Assignment:
A faithful retyping of every entry below is wanted, with images left out.

[Entries taken from a collection]
▽

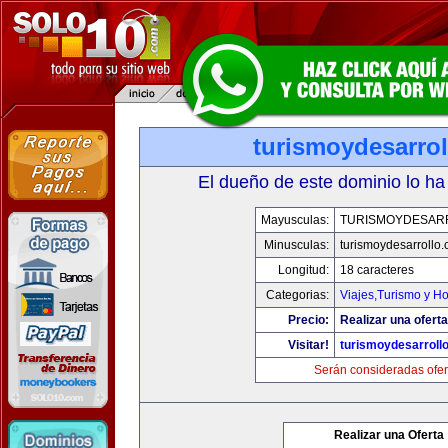
turismoydesarro
El dueño de este dominio lo ha
Mayusculas:
TURISMOYDESAR
Minusculas:
turismoydesarrollo
Longitud:
18 caracteres
Categorias:
Viajes,Turismo y H
Precio:
Realizar una oferta
Visitar!
turismoydesarroll
Serán consideradas ofer
Realizar una Oferta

△

Solution:
turismoydesarro
El dueño de este dominio lo ha
Mayusculas:
TURISMOYDESAR
Minusculas:
turismoydesarrollo
Longitud:
18 caracteres
Categorias:
Viajes,Turismo y H
Precio:
Realizar una oferta
Visitar!
turismoydesarroll
Serán consideradas ofer
Realizar una Oferta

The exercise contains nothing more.